21.12.2018 - Culture Sector

L’UNESCO, en coopération avec le CICR, soutient le gouvernement afghan à la première réunion de consultation nationale à Kaboul sur la mise en œuvre de la Convention de 1954 et de ses deux protocoles

Réunion à Kaboul

Une première réunion de consultation nationale concernant la mise en œuvre de la Convention de La Haye de 1954 pour la protection des biens culturels en cas de conflit armé, ensemble avec ses deux protocoles récemment ratifiés, a été généreusement accueillie par le ministère afghan de l'Information et de la Culture du 24 au 26 novembre 2018.

Quatre ministères afghans ont participé à la réunion : le ministère de l'Information et de la Culture ; le ministère de la Défense ; le ministère de l'Intérieur et le ministère de la Justice.

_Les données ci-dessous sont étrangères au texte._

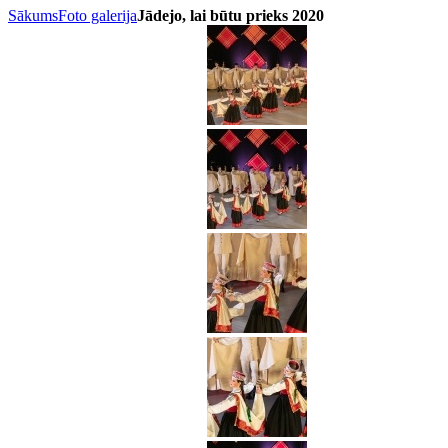
Sākums
Foto galerija
Jādejo, lai būtu prieks 2020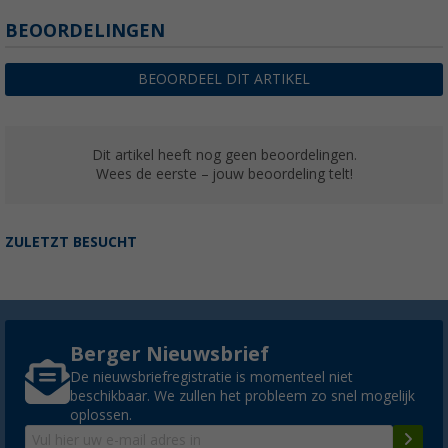
BEOORDELINGEN
BEOORDEEL DIT ARTIKEL
Dit artikel heeft nog geen beoordelingen.
Wees de eerste – jouw beoordeling telt!
ZULETZT BESUCHT
Berger Nieuwsbrief
De nieuwsbriefregistratie is momenteel niet
beschikbaar. We zullen het probleem zo snel mogelijk
oplossen.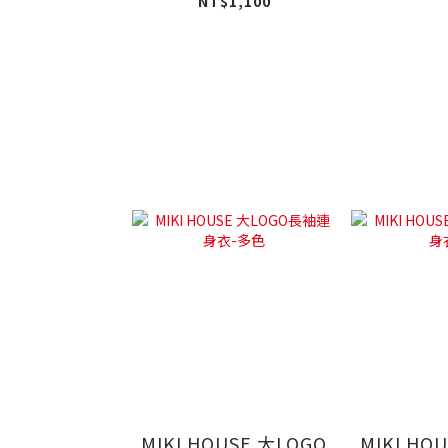
衣-白
NT$1,100
MIKI HOUSE 大LOGO
MIKI HO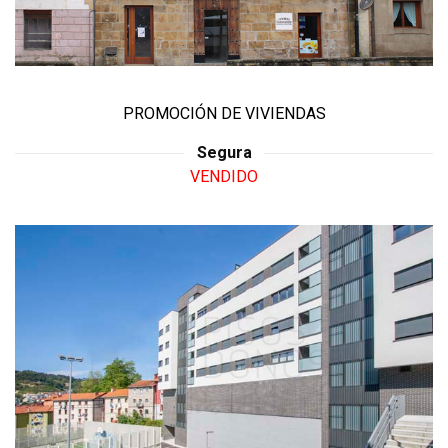
PROMOCIÓN DE VIVIENDAS
Segura
VENDIDO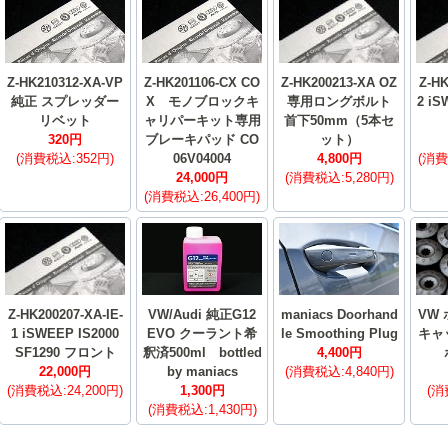
Z-HK210312-XA-VP
Z-HK201106-CX CO
Z-HK200213-XA OZ
Z-HK
純正 スプレッダー
X モノブロックキ
専用ロングボルト
2 iS
リベット
ャリパーキット専用
首下50mm（5本セ
320円
ブレーキパッド CO
ット）
(消費税込:352円)
06V04004
4,800円
(消費
24,000円
(消費税込:5,280円)
(消費税込:26,400円)
Z-HK200207-XA-IE-
VW/Audi 純正G12
maniacs Doorhand
VW
1 iSWEEP IS2000
EVO クーラント希
le Smoothing Plug
キャ
SF1290 フロント
釈済500ml bottled
4,400円
22,000円
by maniacs
(消費税込:4,840円)
(消費税込:24,200円)
1,300円
(消
(消費税込:1,430円)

La réunion de trois jours a été convoquée à titre de première initiative pour la mise en œuvre de la Convention en Afghanistan, et pour parvenir à un consensus sur les mesures les plus urgentes à prendre par les autorités nationales. 

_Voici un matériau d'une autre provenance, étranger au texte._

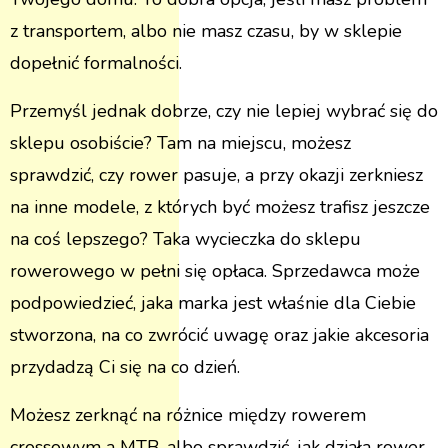
z transportem, albo nie masz czasu, by w sklepie
dopełnić formalności.
Przemyśl jednak dobrze, czy nie lepiej wybrać się do
sklepu osobiście? Tam na miejscu, możesz
sprawdzić, czy rower pasuje, a przy okazji zerkniesz
na inne modele, z których być możesz trafisz jeszcze
na coś lepszego? Taka wycieczka do sklepu
rowerowego w pełni się opłaca. Sprzedawca może
podpowiedzieć, jaka marka jest właśnie dla Ciebie
stworzona, na co zwrócić uwagę oraz jakie akcesoria
przydadzą Ci się na co dzień.
Możesz zerknąć na różnice między rowerem
crossowym a MTB, albo sprawdzić, jak działa rower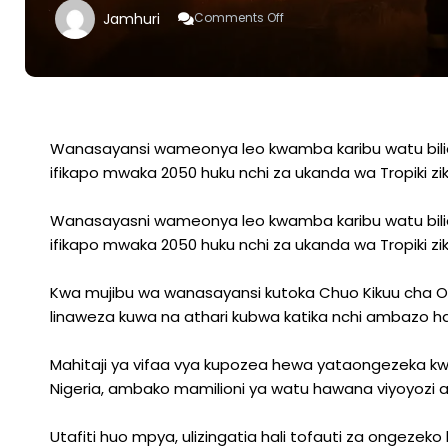
On
Jamhuri
Comments Off
Watu
Bilioni
3.8
Kukumbana
Na
Joto
Kali
Wanasayansi wameonya leo kwamba karibu watu bilioni 
Ifikapo
ifikapo mwaka 2050 huku nchi za ukanda wa Tropiki zikit
2050
Wanasayasni wameonya leo kwamba karibu watu bilioni 
ifikapo mwaka 2050 huku nchi za ukanda wa Tropiki zikit
Kwa mujibu wa wanasayansi kutoka Chuo Kikuu cha Oxfo
linaweza kuwa na athari kubwa katika nchi ambazo haz
Mahitaji ya vifaa vya kupozea hewa yataongezeka kwa
Nigeria, ambako mamilioni ya watu hawana viyoyozi au n
Utafiti huo mpya, ulizingatia hali tofauti za ongezeko la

La réunion constituait une première plate-forme de sensibilisation au contenu de la Convention et ses protocoles que l'Afghanistan vient de ratifier en 2018, et à la formulation de conseils sur les stratégies de mise en œuvre possibles. La réunion comprenait des présentations et des discussions sur les synergies entre la Convention de 1954 et d'autres conventions internationales pour la protection du patrimoine culturel, telles que la Convention de 1970 (sur les moyens d'interdire et de prévenir l'importation, l'exportation et le transfert de propriété illicites de biens culturels) et les Conventions de 1972 (sur le patrimoine mondial). Elle a également fourni des informations sur la situation actuelle en matière de protection du patrimoine en Afghanistan, en mettant l’accent sur les inventaires des biens meubles et immeubles.

Une feuille de route sur la mise en œuvre de la Convention de La Haye de 1954 et de ses deux protocoles a été adoptée à l'issue de la réunion. Il prévoit la création d'un comité national sur la mise en œuvre du droit international humanitaire, doté d'un sous-groupe dédié à la protection des biens culturels. Il envisage également de diverses activités telles que la mise à jour régulière des inventaires des biens culturels meubles et immeubles, l’élaboration et l’examen périodique de l’évaluation des risques et des plans d’urgence, l’élaboration d’une Liste Indicative pour une protection renforcée, et la mise en œuvre de mesures de sensibilisation et d’activités de renforcement des capacités destinées aux forces armées et aux forces de l'ordre.

La réunion s'est terminée par la réaffirmation par tous les participants et parties prenantes, nationaux et internationaux, dans leur engagement en faveur de la mise en œuvre effective de la Convention, en reconnaissant ainsi son caractère transversal et sa contribution stratégique à la prévention des dommages intentionnels aux biens culturels.